Le Délit s’est entretenu par courriel avec Patrick Sabourin, l’un des trois auteurs de l’Enquête sur les comportements linguistiques des étudiants du collégial sur l’île de Montréal. 

Le vieux débat sur la défense de la langue française est de retour dans l’actualité. Application de la loi 101 au cégep, programmes bilingues, quel avenir pour le français ?

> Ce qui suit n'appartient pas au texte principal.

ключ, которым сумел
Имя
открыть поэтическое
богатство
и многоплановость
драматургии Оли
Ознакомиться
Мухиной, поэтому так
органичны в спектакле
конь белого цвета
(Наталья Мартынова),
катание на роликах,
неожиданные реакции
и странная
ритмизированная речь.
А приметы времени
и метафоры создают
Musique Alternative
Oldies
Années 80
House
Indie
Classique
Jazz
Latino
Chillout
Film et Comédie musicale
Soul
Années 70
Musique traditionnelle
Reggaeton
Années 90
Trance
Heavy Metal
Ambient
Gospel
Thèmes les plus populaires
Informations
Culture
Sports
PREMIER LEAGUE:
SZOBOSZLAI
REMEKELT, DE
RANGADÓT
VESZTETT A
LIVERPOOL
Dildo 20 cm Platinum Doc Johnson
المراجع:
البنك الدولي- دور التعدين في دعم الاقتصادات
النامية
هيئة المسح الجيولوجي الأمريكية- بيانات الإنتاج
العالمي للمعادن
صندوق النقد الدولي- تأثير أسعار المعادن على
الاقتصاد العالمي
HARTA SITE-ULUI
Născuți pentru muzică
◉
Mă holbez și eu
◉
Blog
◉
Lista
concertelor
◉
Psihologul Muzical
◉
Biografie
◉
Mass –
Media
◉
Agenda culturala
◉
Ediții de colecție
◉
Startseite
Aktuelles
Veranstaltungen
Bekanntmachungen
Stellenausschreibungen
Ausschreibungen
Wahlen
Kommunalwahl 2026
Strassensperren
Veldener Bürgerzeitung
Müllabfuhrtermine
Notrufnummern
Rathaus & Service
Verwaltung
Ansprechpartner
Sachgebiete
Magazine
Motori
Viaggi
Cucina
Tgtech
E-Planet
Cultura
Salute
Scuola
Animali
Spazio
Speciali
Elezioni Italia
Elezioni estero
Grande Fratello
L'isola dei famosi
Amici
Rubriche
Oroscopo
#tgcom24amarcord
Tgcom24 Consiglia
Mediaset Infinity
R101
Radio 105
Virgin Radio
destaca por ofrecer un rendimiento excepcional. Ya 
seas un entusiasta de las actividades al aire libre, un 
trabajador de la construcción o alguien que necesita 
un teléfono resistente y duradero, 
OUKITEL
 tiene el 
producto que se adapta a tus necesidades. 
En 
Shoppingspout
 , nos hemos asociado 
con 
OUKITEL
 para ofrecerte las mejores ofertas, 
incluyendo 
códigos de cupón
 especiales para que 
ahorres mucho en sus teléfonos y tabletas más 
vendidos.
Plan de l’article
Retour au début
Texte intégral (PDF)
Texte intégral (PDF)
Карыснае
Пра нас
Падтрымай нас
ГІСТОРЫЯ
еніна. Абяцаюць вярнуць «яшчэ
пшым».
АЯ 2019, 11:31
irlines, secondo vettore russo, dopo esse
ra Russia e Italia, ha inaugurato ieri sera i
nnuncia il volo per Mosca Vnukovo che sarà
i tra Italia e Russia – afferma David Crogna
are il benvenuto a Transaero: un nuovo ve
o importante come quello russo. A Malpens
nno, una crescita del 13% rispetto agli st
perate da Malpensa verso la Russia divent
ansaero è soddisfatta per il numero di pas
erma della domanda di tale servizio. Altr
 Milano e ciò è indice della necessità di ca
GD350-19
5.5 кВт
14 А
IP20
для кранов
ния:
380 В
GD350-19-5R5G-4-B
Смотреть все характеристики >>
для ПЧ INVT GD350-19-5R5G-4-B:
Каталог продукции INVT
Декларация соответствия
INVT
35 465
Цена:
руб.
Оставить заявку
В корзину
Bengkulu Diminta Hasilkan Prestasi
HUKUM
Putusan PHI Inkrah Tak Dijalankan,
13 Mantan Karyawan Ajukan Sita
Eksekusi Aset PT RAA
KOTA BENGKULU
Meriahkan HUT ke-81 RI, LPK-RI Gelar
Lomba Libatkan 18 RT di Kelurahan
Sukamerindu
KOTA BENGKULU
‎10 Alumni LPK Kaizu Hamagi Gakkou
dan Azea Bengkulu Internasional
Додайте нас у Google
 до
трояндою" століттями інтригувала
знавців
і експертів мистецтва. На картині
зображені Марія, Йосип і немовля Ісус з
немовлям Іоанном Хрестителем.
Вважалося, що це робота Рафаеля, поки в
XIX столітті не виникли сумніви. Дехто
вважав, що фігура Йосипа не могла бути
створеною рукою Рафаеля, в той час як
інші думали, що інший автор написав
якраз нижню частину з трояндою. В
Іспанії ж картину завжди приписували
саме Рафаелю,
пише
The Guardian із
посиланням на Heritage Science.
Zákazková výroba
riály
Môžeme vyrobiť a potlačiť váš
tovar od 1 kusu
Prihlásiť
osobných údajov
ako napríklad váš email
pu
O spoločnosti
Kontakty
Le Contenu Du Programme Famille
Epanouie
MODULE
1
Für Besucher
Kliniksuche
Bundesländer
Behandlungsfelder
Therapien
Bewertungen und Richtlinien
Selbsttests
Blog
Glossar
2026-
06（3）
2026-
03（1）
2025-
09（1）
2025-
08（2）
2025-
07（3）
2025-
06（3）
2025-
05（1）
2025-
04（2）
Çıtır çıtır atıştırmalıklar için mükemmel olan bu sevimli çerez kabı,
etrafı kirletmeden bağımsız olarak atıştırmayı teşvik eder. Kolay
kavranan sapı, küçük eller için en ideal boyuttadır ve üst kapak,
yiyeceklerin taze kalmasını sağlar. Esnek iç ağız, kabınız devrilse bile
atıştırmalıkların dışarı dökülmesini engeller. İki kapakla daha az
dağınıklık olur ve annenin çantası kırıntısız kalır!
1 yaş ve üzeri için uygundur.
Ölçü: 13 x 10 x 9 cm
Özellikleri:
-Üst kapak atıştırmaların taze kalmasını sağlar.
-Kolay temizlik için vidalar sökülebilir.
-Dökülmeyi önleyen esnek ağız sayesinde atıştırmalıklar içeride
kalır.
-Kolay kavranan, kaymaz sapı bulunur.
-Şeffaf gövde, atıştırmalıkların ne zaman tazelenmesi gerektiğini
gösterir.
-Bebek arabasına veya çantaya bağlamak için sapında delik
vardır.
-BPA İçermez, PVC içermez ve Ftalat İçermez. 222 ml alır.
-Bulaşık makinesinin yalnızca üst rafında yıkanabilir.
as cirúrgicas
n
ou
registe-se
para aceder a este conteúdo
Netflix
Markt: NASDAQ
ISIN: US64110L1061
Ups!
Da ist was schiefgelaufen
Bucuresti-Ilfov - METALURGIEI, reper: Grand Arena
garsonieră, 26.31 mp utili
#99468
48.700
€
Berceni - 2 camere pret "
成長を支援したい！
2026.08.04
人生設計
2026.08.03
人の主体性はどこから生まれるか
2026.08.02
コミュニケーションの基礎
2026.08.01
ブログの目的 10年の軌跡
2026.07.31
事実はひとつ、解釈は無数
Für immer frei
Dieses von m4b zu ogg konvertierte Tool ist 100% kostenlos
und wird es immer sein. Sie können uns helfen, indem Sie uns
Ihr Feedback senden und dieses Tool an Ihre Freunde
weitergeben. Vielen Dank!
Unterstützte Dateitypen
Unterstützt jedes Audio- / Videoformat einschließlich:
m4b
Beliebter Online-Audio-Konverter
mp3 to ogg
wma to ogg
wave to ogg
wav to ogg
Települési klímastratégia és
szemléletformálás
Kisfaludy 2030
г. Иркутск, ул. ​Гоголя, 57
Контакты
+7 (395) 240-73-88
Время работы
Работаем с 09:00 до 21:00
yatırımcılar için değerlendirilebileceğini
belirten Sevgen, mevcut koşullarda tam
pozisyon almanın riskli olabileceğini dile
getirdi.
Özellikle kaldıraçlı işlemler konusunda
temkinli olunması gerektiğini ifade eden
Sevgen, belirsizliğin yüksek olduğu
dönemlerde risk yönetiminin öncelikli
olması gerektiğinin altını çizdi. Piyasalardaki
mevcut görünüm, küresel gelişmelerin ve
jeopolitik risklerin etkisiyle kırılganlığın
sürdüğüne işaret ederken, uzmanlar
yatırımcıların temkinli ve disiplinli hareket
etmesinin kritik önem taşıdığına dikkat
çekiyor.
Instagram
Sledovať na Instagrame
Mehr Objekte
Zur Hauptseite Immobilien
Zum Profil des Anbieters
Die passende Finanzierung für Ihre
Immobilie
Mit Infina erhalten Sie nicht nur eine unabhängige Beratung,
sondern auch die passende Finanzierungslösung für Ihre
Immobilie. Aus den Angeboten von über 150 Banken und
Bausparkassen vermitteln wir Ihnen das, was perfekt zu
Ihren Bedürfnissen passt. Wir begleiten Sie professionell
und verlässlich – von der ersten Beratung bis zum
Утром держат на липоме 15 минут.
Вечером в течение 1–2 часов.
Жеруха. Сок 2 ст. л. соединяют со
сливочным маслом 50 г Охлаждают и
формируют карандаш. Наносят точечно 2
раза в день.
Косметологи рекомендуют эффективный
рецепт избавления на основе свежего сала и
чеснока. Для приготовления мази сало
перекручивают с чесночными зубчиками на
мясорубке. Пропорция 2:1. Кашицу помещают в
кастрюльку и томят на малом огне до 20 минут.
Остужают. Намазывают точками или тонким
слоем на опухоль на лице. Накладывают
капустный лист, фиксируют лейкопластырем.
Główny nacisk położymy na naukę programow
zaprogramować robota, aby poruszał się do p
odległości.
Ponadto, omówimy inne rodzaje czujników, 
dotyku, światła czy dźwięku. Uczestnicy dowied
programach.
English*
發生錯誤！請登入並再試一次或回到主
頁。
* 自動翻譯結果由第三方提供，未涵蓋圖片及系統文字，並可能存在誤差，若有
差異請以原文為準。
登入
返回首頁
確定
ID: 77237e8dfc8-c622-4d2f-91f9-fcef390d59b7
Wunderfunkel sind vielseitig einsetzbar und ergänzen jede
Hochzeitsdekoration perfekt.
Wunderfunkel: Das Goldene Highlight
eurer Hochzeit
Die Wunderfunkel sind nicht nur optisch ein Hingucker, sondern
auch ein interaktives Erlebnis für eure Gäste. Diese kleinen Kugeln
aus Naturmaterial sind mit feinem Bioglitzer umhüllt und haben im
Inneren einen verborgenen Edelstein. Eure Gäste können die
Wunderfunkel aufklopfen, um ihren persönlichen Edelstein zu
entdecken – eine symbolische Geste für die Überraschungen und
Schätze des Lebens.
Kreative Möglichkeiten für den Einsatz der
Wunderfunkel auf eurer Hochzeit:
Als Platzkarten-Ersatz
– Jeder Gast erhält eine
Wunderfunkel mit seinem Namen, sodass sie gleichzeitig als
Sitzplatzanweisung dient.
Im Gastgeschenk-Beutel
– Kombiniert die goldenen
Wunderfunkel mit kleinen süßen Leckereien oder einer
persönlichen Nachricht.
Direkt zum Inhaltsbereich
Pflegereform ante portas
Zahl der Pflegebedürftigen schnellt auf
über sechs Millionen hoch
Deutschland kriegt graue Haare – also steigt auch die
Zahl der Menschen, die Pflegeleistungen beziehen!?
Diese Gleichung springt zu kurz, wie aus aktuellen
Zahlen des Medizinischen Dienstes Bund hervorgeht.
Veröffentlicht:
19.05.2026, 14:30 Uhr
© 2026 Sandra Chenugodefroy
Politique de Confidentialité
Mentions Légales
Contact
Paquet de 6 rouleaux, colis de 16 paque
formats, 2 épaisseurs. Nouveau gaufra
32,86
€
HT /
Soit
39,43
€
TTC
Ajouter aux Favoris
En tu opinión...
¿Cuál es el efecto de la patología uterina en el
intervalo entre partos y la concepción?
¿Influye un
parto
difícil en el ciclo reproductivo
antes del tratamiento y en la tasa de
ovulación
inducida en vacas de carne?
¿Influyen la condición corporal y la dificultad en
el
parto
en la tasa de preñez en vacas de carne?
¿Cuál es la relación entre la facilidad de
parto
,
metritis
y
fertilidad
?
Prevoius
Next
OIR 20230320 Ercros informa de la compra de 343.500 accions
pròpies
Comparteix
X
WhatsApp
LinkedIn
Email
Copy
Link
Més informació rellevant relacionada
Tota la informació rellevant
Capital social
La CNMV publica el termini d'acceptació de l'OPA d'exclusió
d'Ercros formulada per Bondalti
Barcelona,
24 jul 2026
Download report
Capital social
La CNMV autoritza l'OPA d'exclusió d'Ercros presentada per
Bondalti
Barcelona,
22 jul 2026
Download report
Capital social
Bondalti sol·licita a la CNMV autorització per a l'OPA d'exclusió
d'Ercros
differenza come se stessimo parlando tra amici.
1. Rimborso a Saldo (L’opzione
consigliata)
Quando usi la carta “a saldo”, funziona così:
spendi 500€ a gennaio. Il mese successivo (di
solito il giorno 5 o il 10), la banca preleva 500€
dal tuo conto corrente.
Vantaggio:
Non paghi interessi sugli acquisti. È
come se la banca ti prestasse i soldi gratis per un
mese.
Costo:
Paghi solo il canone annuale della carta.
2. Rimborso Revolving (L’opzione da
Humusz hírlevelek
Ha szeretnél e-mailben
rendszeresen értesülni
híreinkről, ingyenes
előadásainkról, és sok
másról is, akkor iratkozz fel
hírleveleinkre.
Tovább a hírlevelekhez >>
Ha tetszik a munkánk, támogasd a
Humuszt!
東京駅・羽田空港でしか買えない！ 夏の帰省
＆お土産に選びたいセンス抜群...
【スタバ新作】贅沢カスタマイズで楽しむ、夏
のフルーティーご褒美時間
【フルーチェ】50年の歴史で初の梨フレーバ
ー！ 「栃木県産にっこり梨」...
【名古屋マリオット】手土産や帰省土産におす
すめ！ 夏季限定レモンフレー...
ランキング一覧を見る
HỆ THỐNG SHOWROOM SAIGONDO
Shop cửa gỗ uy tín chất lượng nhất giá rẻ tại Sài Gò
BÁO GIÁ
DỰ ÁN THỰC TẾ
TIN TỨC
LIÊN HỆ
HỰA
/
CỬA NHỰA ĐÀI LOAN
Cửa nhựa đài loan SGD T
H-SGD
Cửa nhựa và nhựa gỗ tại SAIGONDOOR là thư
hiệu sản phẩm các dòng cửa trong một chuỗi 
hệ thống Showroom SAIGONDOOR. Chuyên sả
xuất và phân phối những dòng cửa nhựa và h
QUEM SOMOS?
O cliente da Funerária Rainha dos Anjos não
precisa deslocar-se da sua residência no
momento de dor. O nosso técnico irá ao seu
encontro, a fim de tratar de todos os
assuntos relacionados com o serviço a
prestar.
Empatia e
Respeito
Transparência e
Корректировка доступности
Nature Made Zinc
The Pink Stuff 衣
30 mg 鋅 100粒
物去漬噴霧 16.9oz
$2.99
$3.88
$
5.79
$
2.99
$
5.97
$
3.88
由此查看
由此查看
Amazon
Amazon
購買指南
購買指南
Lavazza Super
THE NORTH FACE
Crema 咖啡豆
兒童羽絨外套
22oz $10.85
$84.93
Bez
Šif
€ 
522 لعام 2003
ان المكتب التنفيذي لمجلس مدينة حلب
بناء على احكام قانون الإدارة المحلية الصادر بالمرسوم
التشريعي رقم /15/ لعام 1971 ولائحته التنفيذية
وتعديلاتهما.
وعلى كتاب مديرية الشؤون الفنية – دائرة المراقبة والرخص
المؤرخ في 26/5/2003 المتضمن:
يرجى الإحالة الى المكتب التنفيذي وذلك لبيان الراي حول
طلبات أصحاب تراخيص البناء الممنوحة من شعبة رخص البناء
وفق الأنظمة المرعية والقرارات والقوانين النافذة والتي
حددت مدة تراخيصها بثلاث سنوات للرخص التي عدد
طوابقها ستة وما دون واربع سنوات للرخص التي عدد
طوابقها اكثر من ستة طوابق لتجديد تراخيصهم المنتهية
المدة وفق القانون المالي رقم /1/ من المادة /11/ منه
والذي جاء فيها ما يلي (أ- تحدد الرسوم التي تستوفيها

L’enquête, sa portée et ses limites

Patrick Sabourin, étudiant au doctorat en démographie à l’INRS, explique que l’enquête voulait, « à l’aide de données nouvelles, alimenter la réflexion sur la question linguistique au cégep ». L’auteur soutient que, jusqu’à la publication de leurs analyses par l’Institut de recherche sur le français en Amérique (IRFA) en septembre dernier, « aucune recherche d’envergure n’avait été réalisée sur le sujet ». La Centrale des syndicats du Québec (CSQ), qui leur a confié le mandat de recherche original dans le but d’approfondir sa réflexion sur la possibilité d’appliquer la loi 101 au cégep, souhaitait comprendre les raisons qui motivent les francophones et les allophones à fréquenter le cégep anglophone, explique Monsieur Sabourin.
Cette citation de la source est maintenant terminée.